Dataset entries:
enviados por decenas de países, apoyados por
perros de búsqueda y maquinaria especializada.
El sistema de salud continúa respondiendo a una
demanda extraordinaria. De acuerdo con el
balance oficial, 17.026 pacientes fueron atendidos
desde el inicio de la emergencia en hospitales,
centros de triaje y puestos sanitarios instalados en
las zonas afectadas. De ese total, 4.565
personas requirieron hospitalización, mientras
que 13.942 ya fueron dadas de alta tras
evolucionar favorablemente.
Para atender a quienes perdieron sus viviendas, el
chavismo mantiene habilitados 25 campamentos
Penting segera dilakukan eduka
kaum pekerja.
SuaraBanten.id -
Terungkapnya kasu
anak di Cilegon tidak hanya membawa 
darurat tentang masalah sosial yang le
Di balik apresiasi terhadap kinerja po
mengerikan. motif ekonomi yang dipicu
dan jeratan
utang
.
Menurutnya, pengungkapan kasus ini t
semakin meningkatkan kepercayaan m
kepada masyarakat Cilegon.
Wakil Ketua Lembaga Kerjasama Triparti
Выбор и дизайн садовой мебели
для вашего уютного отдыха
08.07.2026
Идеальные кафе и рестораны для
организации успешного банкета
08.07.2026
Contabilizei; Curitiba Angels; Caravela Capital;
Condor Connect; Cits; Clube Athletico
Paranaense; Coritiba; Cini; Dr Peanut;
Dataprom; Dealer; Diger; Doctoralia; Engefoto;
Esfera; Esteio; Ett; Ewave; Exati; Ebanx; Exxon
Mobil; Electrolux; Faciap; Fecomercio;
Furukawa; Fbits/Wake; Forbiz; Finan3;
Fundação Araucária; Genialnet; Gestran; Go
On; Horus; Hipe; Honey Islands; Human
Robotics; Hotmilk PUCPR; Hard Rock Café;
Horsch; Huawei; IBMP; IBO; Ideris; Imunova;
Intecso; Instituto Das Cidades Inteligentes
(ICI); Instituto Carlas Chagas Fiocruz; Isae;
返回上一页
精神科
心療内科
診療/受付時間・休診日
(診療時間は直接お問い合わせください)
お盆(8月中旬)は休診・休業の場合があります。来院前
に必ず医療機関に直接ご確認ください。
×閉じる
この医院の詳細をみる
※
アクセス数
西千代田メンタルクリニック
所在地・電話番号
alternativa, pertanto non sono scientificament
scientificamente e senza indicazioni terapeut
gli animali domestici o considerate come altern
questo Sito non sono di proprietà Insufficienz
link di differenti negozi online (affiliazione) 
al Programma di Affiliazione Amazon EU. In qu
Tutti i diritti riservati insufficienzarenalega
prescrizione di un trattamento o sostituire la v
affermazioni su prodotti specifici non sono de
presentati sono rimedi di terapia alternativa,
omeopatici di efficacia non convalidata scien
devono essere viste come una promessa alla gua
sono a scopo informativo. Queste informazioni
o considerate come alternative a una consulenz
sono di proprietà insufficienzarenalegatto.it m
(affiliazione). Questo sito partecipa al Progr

* * *

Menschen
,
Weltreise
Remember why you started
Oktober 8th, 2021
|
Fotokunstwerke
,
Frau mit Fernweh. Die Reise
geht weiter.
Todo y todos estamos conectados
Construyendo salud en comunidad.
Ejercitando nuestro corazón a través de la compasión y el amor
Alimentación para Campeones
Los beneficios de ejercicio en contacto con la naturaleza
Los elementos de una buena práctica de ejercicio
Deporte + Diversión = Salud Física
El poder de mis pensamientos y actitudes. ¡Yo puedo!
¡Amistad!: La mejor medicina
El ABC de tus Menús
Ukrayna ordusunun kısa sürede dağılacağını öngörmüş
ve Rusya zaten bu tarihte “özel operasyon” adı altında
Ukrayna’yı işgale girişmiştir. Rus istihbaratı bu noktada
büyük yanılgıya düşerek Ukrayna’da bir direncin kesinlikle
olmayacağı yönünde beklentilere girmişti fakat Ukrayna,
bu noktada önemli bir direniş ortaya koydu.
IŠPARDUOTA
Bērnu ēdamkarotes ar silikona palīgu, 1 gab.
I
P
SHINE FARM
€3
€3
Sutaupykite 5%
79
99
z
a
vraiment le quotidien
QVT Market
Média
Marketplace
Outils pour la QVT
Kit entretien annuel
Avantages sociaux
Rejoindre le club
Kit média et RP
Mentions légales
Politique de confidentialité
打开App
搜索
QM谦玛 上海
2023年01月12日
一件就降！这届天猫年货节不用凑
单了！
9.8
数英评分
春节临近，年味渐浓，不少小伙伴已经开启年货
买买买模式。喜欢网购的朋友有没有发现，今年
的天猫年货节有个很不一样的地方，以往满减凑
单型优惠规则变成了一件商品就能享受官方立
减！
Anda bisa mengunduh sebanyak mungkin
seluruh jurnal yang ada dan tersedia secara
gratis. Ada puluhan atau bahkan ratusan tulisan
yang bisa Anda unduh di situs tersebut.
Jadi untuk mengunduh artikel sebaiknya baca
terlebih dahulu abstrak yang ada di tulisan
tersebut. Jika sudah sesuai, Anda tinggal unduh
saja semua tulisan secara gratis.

---

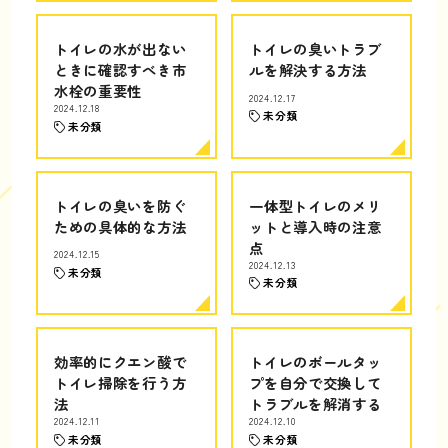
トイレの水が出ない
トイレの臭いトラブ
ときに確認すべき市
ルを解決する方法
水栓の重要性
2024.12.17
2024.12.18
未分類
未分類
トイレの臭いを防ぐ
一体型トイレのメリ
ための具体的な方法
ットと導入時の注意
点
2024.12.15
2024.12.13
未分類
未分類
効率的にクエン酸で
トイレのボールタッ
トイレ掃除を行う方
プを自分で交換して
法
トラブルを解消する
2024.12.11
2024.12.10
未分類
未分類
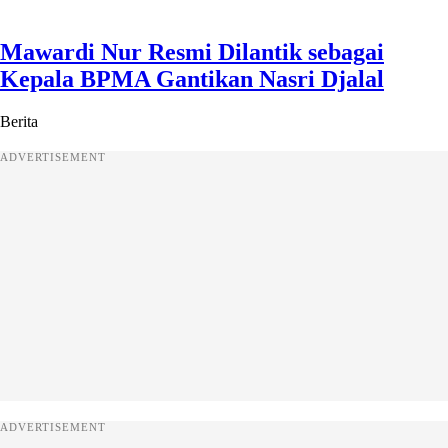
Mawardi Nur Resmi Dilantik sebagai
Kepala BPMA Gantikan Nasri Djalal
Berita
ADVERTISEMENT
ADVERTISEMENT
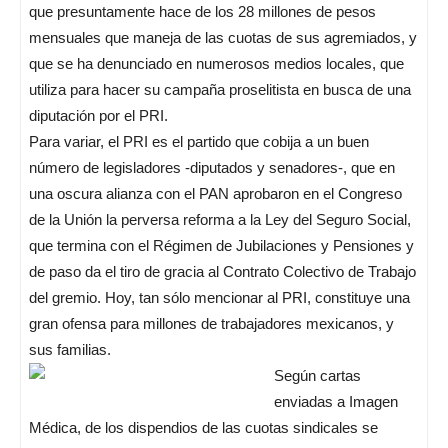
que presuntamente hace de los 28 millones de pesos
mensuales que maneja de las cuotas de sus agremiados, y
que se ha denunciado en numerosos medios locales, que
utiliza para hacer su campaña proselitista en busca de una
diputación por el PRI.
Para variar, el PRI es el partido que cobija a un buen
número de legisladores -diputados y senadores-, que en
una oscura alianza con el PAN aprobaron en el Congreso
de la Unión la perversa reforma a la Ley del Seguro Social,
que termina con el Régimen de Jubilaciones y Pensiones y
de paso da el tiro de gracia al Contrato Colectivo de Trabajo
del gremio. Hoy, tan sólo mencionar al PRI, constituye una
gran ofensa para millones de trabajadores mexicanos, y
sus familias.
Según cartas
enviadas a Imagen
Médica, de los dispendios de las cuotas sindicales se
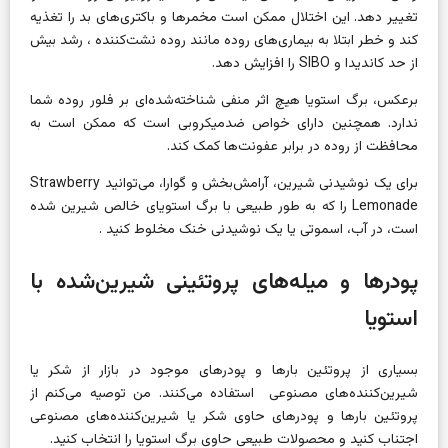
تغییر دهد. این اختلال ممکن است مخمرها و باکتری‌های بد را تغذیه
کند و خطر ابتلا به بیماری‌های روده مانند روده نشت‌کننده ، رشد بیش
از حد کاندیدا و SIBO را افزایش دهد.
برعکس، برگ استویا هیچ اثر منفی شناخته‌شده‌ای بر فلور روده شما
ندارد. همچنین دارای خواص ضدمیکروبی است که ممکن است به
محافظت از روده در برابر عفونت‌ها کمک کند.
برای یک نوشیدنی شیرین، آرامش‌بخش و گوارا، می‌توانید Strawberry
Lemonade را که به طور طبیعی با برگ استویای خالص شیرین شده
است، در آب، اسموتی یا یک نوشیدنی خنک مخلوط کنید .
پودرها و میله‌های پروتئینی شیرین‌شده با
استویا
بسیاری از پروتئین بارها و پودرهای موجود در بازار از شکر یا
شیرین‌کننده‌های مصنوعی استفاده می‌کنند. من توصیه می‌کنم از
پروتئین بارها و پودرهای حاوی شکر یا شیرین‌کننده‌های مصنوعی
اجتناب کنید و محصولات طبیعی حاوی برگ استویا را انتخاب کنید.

Problem to solve — From the records above, return each line that includes "طبیعی".

Task response —
Lemonade را که به طور طبیعی با برگ استویای خالص شیرین شده
اجتناب کنید و محصولات طبیعی حاوی برگ استویا را انتخاب کنید.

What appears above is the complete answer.